Detailed action mechanism and configuration method of ET and retry refer to the gig user documentation, missing column demotion is enabled automatically as long as multiple columns of users are configured for demotion.


HA3 uses the ET and retry functions to enable the front-end user to be unaware of a single searcher core drop.


Four, the gig Group Network: Multilevel cascade system


The gig itself is designed to invoke another service for one service, but the gig can also compose a cascade system as shown in the figure below



Considering that some of the gig nodes in the middle tier may trigger gig demotion due to their own load and so on, and after the downgrade because the latency does not have a large change in the continuous stream, so that there will always be a degraded node in the cluster, affecting the quality of service, so gig specifically defines the downgrade-related error code, The upper gig receives the error code and lowers the node's traffic.


After cascading, except for the red nodes in the graph, the remaining nodes can be masked when an exception occurs.


v. Production flow copy


When a new version of the system is on-line, measured, or optimized for performance, it is often desirable to be able to obtain exactly the same amount of traffic as the production system, including the flow size and composition, and the gig supports the copy of the production traffic to a completely separate cluster, and the copy function increases the network bandwidth of the online system. However, the results of the copy cluster will not serve the online traffic, and the copy cluster itself will not interfere with the operation of the online system.

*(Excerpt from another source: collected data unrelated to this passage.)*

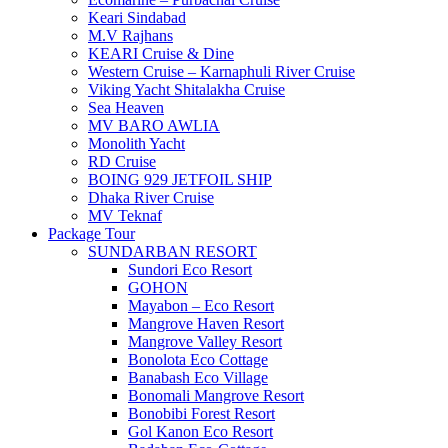
Keari Sindabad
M.V Rajhans
KEARI Cruise & Dine
Western Cruise – Karnaphuli River Cruise
Viking Yacht Shitalakha Cruise
Sea Heaven
MV BARO AWLIA
Monolith Yacht
RD Cruise
BOING 929 JETFOIL SHIP
Dhaka River Cruise
MV Teknaf
Package Tour
SUNDARBAN RESORT
Sundori Eco Resort
GOHON
Mayabon – Eco Resort
Mangrove Haven Resort
Mangrove Valley Resort
Bonolota Eco Cottage
Banabash Eco Village
Bonomali Mangrove Resort
Bonobibi Forest Resort
Gol Kanon Eco Resort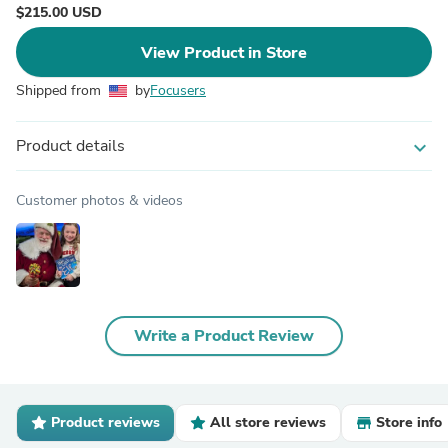
$215.00 USD
View Product in Store
Shipped from
by
Focusers
Product details
expand_more
Customer photos & videos
Write a Product Review
Product reviews
All store reviews
Store info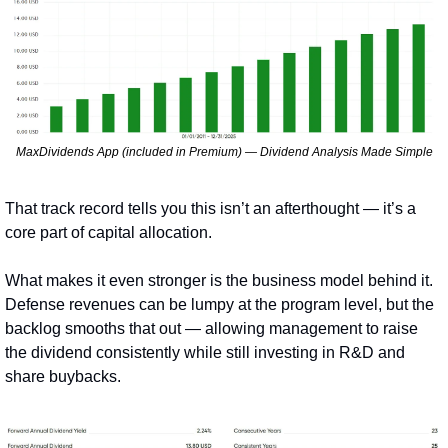
MaxDividends App (included in Premium) — Dividend Analysis Made Simple
That track record tells you this isn’t an afterthought — it’s a 
core part of capital allocation.
What makes it even stronger is the business model behind it. 
Defense revenues can be lumpy at the program level, but the 
backlog smooths that out — allowing management to raise 
the dividend consistently while still investing in R&D and 
share buybacks.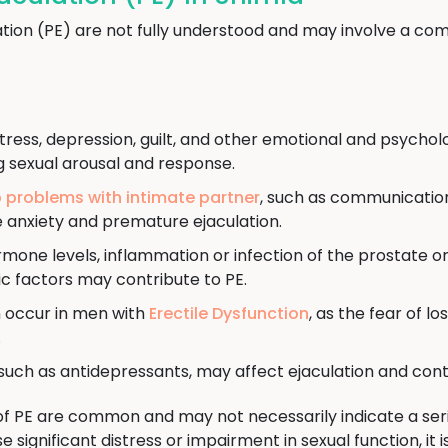
tion (PE) are not fully understood and may involve a com
tress, depression, guilt, and other emotional and psychol
g sexual arousal and response.
p problems with intimate partner
, such as communication 
e anxiety and premature ejaculation.
ne levels, inflammation or infection of the prostate or 
c factors may contribute to PE.
 occur in men with
Erectile Dysfunction
, as the fear of l
.
uch as antidepressants, may affect ejaculation and cont
of PE are common and may not necessarily indicate a seri
significant distress or impairment in sexual function, i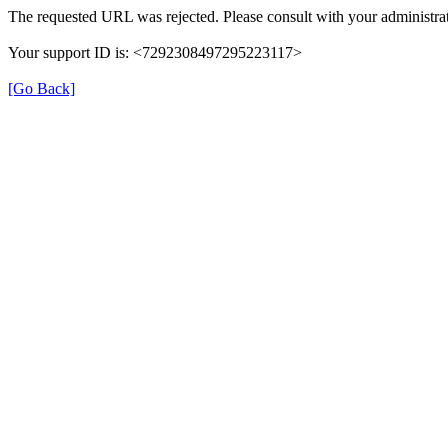
The requested URL was rejected. Please consult with your administrat
Your support ID is: <7292308497295223117>
[Go Back]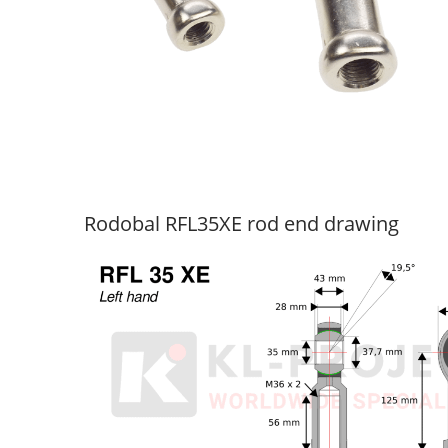
Rodobal RFL35XE rod end drawing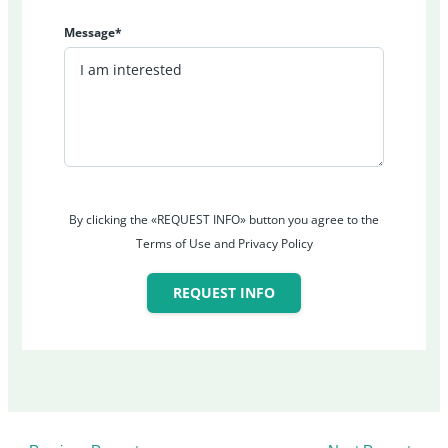
Message*
By clicking the «REQUEST INFO» button you agree to the
Terms of Use and Privacy Policy
REQUEST INFO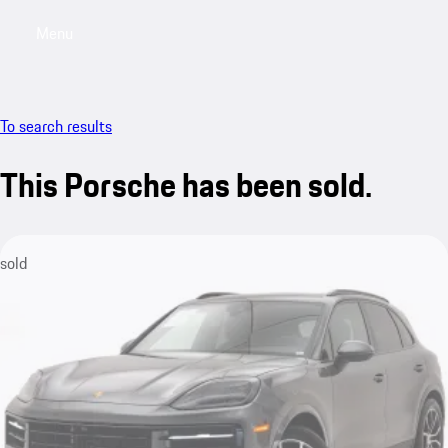
Menu
My saved searches, 0 searches saved
My sa
To search results
This Porsche has been sold.
sold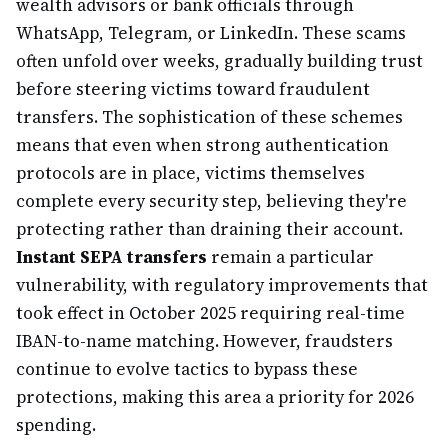
wealth advisors or bank officials through
WhatsApp, Telegram, or LinkedIn. These scams
often unfold over weeks, gradually building trust
before steering victims toward fraudulent
transfers. The sophistication of these schemes
means that even when strong authentication
protocols are in place, victims themselves
complete every security step, believing they're
protecting rather than draining their account.
Instant SEPA transfers
remain a particular
vulnerability, with regulatory improvements that
took effect in October 2025 requiring real-time
IBAN-to-name matching. However, fraudsters
continue to evolve tactics to bypass these
protections, making this area a priority for 2026
spending.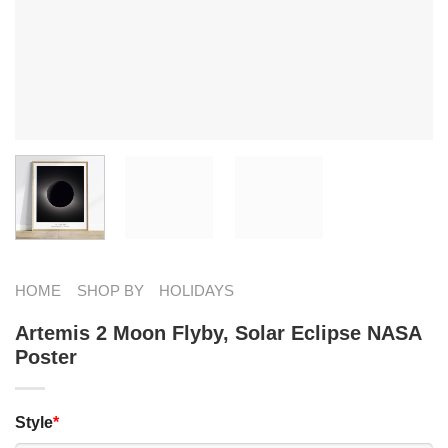
HOME
SHOP BY
HOLIDAYS
Artemis 2 Moon Flyby, Solar Eclipse NASA
Poster
Style
*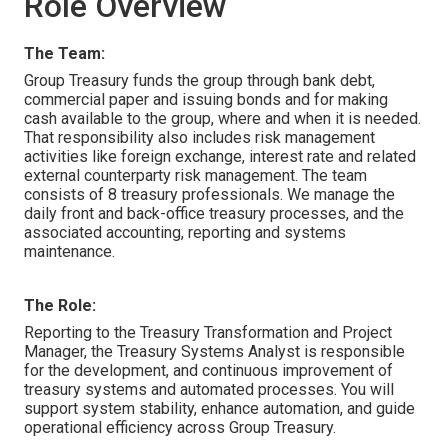
Role Overview
The Team:
Group Treasury funds the group through bank debt,
commercial paper and issuing bonds and for making
cash available to the group, where and when it is needed.
That responsibility also includes risk management
activities like foreign exchange, interest rate and related
external counterparty risk management. The team
consists of 8 treasury professionals. We manage the
daily front and back-office treasury processes, and the
associated accounting, reporting and systems
maintenance.
The Role:
Reporting to the Treasury Transformation and Project
Manager, the Treasury Systems Analyst is responsible
for the development, and continuous improvement of
treasury systems and automated processes. You will
support system stability, enhance automation, and guide
operational efficiency across Group Treasury.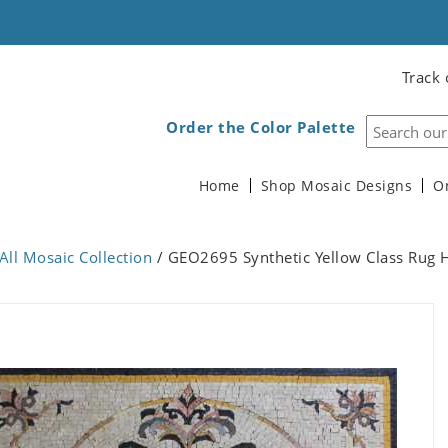
Track 
Order the Color Palette
Home
Shop Mosaic Designs
O
All Mosaic Collection
/ GEO2695 Synthetic Yellow Class Rug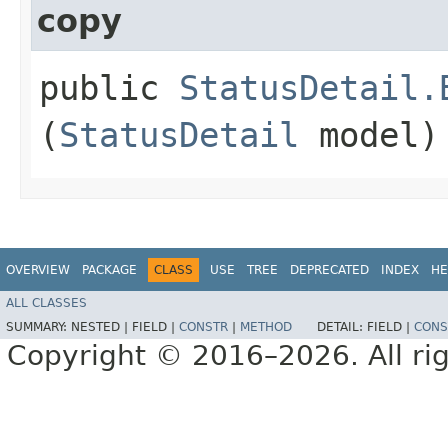
copy
public
StatusDetail.
(
StatusDetail
model)
OVERVIEW
PACKAGE
CLASS
USE
TREE
DEPRECATED
INDEX
HE
ALL CLASSES
SUMMARY:
NESTED |
FIELD |
CONSTR
|
METHOD
DETAIL:
FIELD |
CONS
Copyright © 2016–2026. All rig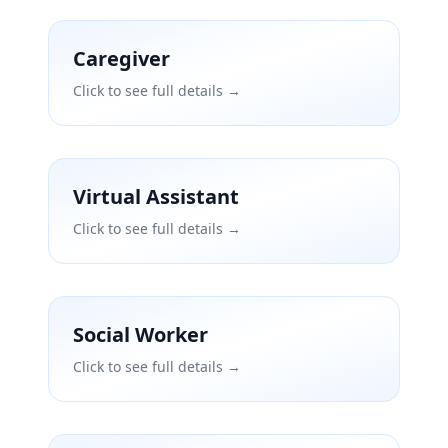
Caregiver
Click to see full details →
Virtual Assistant
Click to see full details →
Social Worker
Click to see full details →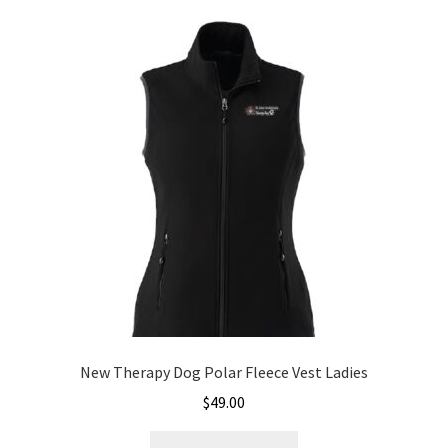
New Therapy Dog Polar Fleece Vest Ladies
$
49.00
This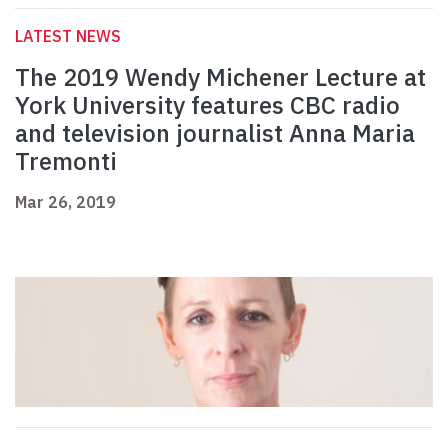
LATEST NEWS
The 2019 Wendy Michener Lecture at
York University features CBC radio
and television journalist Anna Maria
Tremonti
Mar 26, 2019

six, Multi-protocol support


Gig currently supports three protocols: ARPC (Ali internal RPC Protocol), HTTP, custom TCP, users can choose according to their own application characteristics.


Seven, double 11 application situation


During the 11 phase of this year, the search for on-line gig services includes: main search and Tmall search HA3, Rankservice, SP, Igraph and DII, and more than tens of thousands of peak gig calls. Some applications use or trigger pre-warming, downgrading, and other related functions, where the Rankservice cluster also uses the pre-heating function of gig and the heterogeneous (CPU and GPU) equalization function, and the structure of the HA3 and SP engines constitutes a class two gig cascade system.


viii. Summary and Prospect


The presence of gig improves the robustness of search-line applications, significantly reduces the reliance on external environments for service quality, and continues to optimize the performance of the gig's flow control strategy, including improving latency statistics, adding error rate statistics, and support for Java applications, while the recent service mesh has been unusually hot , gig has many features that match the concept of service mesh, and subsequent gig will also take into account the cloud and micro-service scenarios.


Exciting events

Come and get your technical transcripts, ape-boys.

Identify the QR code below

See how many people you have in the cloud community.

What are your 2018 keywords?

Enter the H5 can also draw camera, Alibaba cloud vouchers, dolls and other good gifts.


-end-

Cloud-dwelling community

Id:yunqiinsight

Cloud computing 丨 Internet Architecture 丨 Big Data 丨 machine learning 丨 Operations


Contact Us

The content source of this page is from Internet, which doesn't represent Alibaba Cloud's opinion; products and services mentioned on that page don't have any relationship with Alibaba Cloud. If the content of the page makes you feel confusing, please write us an email, we will handle the problem within 5 days after receiving your email.

If you find any instances of plagiarism from the community, please send an email to: info-contact@alibabacloud.com and provide relevant evidence. A staff member will contact you within 5 working days.

A Free Trial That Lets You Build Big!

Start building with 50+ products and up to 12 months usage for Elastic Compute Service

  • Sales Support

    1 on 1 presale consultation

  • After-Sales Support

    24/7 Technical Support 6 Free Tickets per Quarter Faster Response

  • Alibaba Cloud offers highly flexible support services tailored to meet your exact needs.